50 propositions pour changer de cap

En novembre 2009, nous avions relayé sur CDURABLE.Info la première version du document comportant les 50 propositions du Labo : – Télécharger la synthèse des travaux Cinquante propositions pour changer de cap au format PDF. – Télécharger l’intégrale des travaux Cinquante propositions pour changer de cap au format PDF. Le texte en question fût ensuite édité début 2010 sous la forme d’un rapport que le Labo a souhaité aujourd’hui faire évoluer vers une forme plus accessible.
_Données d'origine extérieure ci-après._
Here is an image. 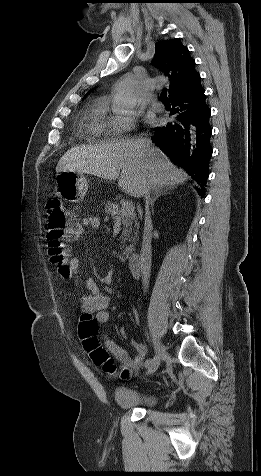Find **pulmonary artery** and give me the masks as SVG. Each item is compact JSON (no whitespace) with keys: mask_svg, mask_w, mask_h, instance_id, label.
<instances>
[{"mask_svg":"<svg viewBox=\"0 0 261 476\" xmlns=\"http://www.w3.org/2000/svg\"><path fill=\"white\" fill-rule=\"evenodd\" d=\"M151 106L157 110V111H161L163 110V104L161 102H159L155 97H152L151 98Z\"/></svg>","mask_w":261,"mask_h":476,"instance_id":"obj_1","label":"pulmonary artery"}]
</instances>
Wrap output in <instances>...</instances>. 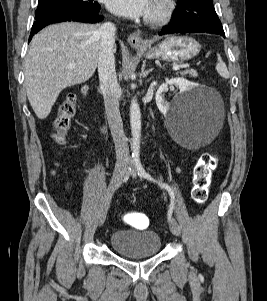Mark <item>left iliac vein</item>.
<instances>
[{"label":"left iliac vein","instance_id":"obj_1","mask_svg":"<svg viewBox=\"0 0 267 301\" xmlns=\"http://www.w3.org/2000/svg\"><path fill=\"white\" fill-rule=\"evenodd\" d=\"M131 175L134 179L137 178V172L135 169H133ZM169 228H170V231L172 232V234H174L175 236H180V234H181L180 227L173 219H169Z\"/></svg>","mask_w":267,"mask_h":301}]
</instances>
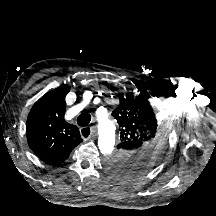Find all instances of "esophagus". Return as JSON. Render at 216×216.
<instances>
[{"label":"esophagus","mask_w":216,"mask_h":216,"mask_svg":"<svg viewBox=\"0 0 216 216\" xmlns=\"http://www.w3.org/2000/svg\"><path fill=\"white\" fill-rule=\"evenodd\" d=\"M89 132V135L85 137L84 135ZM81 136L85 139H90L95 136V129L93 127H83L80 129Z\"/></svg>","instance_id":"1"}]
</instances>
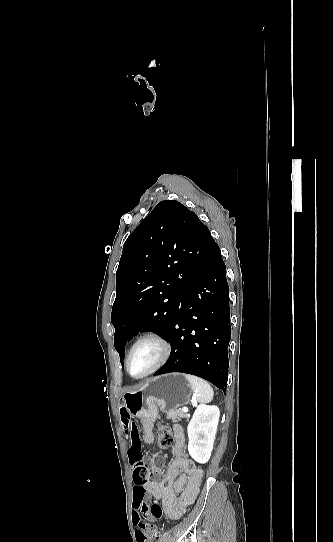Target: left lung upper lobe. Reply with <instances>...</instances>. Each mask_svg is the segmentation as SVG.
Returning a JSON list of instances; mask_svg holds the SVG:
<instances>
[{
  "instance_id": "5c2ea615",
  "label": "left lung upper lobe",
  "mask_w": 333,
  "mask_h": 542,
  "mask_svg": "<svg viewBox=\"0 0 333 542\" xmlns=\"http://www.w3.org/2000/svg\"><path fill=\"white\" fill-rule=\"evenodd\" d=\"M213 241L197 215L175 200L161 201L128 237L111 313L121 360L126 342L140 331L169 335Z\"/></svg>"
}]
</instances>
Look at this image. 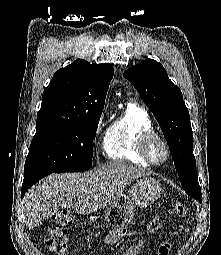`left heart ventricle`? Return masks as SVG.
Wrapping results in <instances>:
<instances>
[{"label": "left heart ventricle", "mask_w": 221, "mask_h": 255, "mask_svg": "<svg viewBox=\"0 0 221 255\" xmlns=\"http://www.w3.org/2000/svg\"><path fill=\"white\" fill-rule=\"evenodd\" d=\"M151 155L156 162H161L165 157V152L161 144L157 141L153 142L150 148Z\"/></svg>", "instance_id": "b2bd125f"}]
</instances>
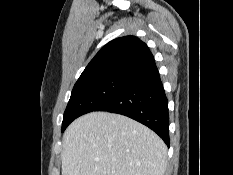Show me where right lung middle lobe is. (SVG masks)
I'll list each match as a JSON object with an SVG mask.
<instances>
[{
  "instance_id": "obj_1",
  "label": "right lung middle lobe",
  "mask_w": 233,
  "mask_h": 175,
  "mask_svg": "<svg viewBox=\"0 0 233 175\" xmlns=\"http://www.w3.org/2000/svg\"><path fill=\"white\" fill-rule=\"evenodd\" d=\"M132 79L125 75H104L77 81L64 113L62 132L77 117L95 111L112 99Z\"/></svg>"
}]
</instances>
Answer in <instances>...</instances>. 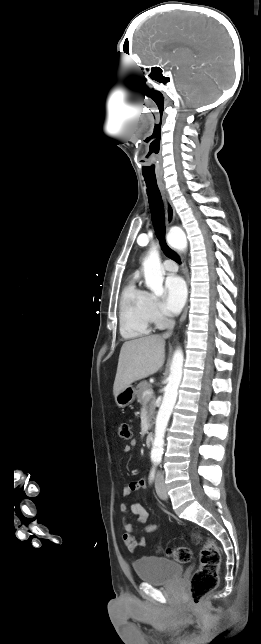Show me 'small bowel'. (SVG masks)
Here are the masks:
<instances>
[{
    "instance_id": "obj_1",
    "label": "small bowel",
    "mask_w": 261,
    "mask_h": 644,
    "mask_svg": "<svg viewBox=\"0 0 261 644\" xmlns=\"http://www.w3.org/2000/svg\"><path fill=\"white\" fill-rule=\"evenodd\" d=\"M136 442L132 441L129 445H126L123 449L125 453H129L132 448L135 446ZM146 488V481L144 479H137L133 480L130 483H128L122 491V494L124 497L130 496L135 492L141 491ZM120 511L122 513L127 512V506L125 504H121L120 506ZM130 512L136 516L138 522L140 523H146L148 520V512L147 510L138 503L132 504L130 506ZM159 529V526L157 524H147L145 526V531L147 533H153ZM123 530H124V535H123V540L125 545L130 551L136 550L138 547H144L147 544V540L145 537H138L136 538L133 535L134 531V525L130 522L125 521L123 523Z\"/></svg>"
}]
</instances>
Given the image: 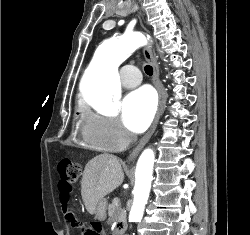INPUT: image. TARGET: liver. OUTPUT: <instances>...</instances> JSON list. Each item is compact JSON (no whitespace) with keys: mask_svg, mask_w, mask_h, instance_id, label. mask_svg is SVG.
<instances>
[{"mask_svg":"<svg viewBox=\"0 0 250 235\" xmlns=\"http://www.w3.org/2000/svg\"><path fill=\"white\" fill-rule=\"evenodd\" d=\"M124 180V173L118 158L101 154L85 166L81 181V195L86 210L95 213L99 200L118 188Z\"/></svg>","mask_w":250,"mask_h":235,"instance_id":"obj_1","label":"liver"}]
</instances>
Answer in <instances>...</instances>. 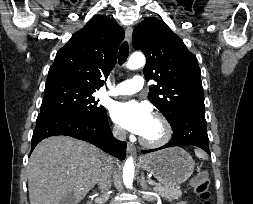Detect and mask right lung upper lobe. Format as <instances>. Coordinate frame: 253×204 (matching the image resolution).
<instances>
[{
	"label": "right lung upper lobe",
	"instance_id": "cb5924a9",
	"mask_svg": "<svg viewBox=\"0 0 253 204\" xmlns=\"http://www.w3.org/2000/svg\"><path fill=\"white\" fill-rule=\"evenodd\" d=\"M124 30L104 16L93 17L56 54L46 84L70 83L99 90L113 69Z\"/></svg>",
	"mask_w": 253,
	"mask_h": 204
}]
</instances>
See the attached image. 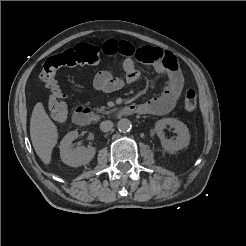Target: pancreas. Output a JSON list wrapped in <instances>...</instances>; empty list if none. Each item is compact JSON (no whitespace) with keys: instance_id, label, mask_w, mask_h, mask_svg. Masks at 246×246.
Listing matches in <instances>:
<instances>
[{"instance_id":"obj_1","label":"pancreas","mask_w":246,"mask_h":246,"mask_svg":"<svg viewBox=\"0 0 246 246\" xmlns=\"http://www.w3.org/2000/svg\"><path fill=\"white\" fill-rule=\"evenodd\" d=\"M96 111H97L98 113L107 114V113H111V112L116 111V109L114 108V109L109 110L108 107L102 106V107H100V108H97Z\"/></svg>"}]
</instances>
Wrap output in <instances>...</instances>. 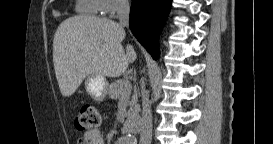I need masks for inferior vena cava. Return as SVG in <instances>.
Returning <instances> with one entry per match:
<instances>
[{"instance_id":"602c4592","label":"inferior vena cava","mask_w":273,"mask_h":144,"mask_svg":"<svg viewBox=\"0 0 273 144\" xmlns=\"http://www.w3.org/2000/svg\"><path fill=\"white\" fill-rule=\"evenodd\" d=\"M116 11L119 18V25H129L130 6L128 0H116ZM152 140V113L151 104L147 91L142 92V120L140 127V144H151Z\"/></svg>"}]
</instances>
Ceci, afin de toucher les relais d’opinions – acteurs de l’ESS, élus politiques sensibles à la cause ESS, journalistes, syndicalistes, étudiants, etc. – susceptibles d’informer, de sensibiliser et de convaincre l’opinion. En partenariat avec Alternatives Economiques Le Labo a donc décidé d’éditer cette publication pensée comme une véritable boîte à outil argumentaire pour celles et ceux qui ont à cœur de plaider pour des pratiques et des valeurs de l’ESS.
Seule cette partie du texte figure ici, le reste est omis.